(Saved entries)
§ §
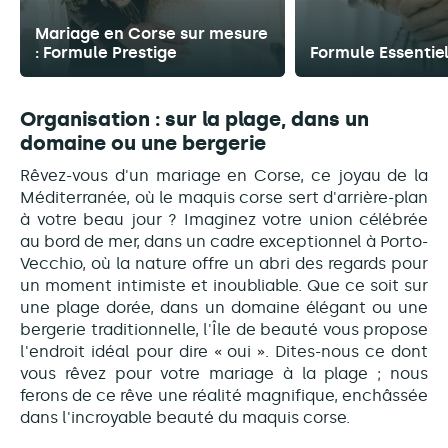
Mariage en Corse sur mesure
: Formule Prestige
Formule Essentiel
Organisation : sur la plage, dans un
domaine ou une bergerie
Rêvez-vous d'un mariage en Corse, ce joyau de la
Méditerranée, où le maquis corse sert d'arrière-plan
à votre beau jour ? Imaginez votre union célébrée
au bord de mer, dans un cadre exceptionnel à Porto-
Vecchio, où la nature offre un abri des regards pour
un moment intimiste et inoubliable. Que ce soit sur
une plage dorée, dans un domaine élégant ou une
bergerie traditionnelle, l'Île de beauté vous propose
l'endroit idéal pour dire « oui ». Dites-nous ce dont
vous rêvez pour votre mariage à la plage ; nous
ferons de ce rêve une réalité magnifique, enchâssée
dans l'incroyable beauté du maquis corse.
§ §
Scan the data above. Return every line with "beauté" in it.

WRITTEN REPLY:
bergerie traditionnelle, l'Île de beauté vous propose
dans l'incroyable beauté du maquis corse.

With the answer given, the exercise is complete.